Kool Smiles is now under investigation by the Texas Attorney General for allegations of Medicaid fraud and federal investigators are scrutinizing the company's practices.
Many adults put off dental care because they simply can’t afford it. Chains like Aspen Dental offer special credit cards and payment plans to help people finance their dental work. The credit cards are provided in the dentist’s office and come with hefty financing rates.
Aspen says it only offers financing when the care is absolutely necessary, but former employees tell FRONTLINE they were rewarded for getting patients to buy—and finance—as much dental care as possible. “Even if they had insurance, we were still required to push the finance options on them, and still proceed with the paperwork,” former Aspen employee Heather Hayes tells FRONTLINE.

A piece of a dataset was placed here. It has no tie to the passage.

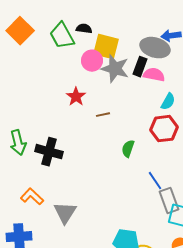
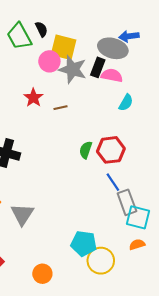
black semicircle: (84, 29) -> (41, 29), turned 56
brown line: (103, 115) -> (61, 108), moved
red hexagon: (164, 129) -> (111, 150), moved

Solutions to repair the dental care crisis are elusive. Efforts to reform the system often face fierce opposition from dentists themselves. But in Alabama, a new model is showing hope. It’s a nonprofit dental center led not by a dentist, but by a former corporate CEO.
“The need that I saw when I got here was tremendous. There were more children needing care than there were dentists able to see them,” says Jeff Parker, CEO of Sarrell Dental, where low-income kids are treated at reasonable costs. Alabama’s dental lobby worked aggressively to shut Sarrell down. It was unsuccessful.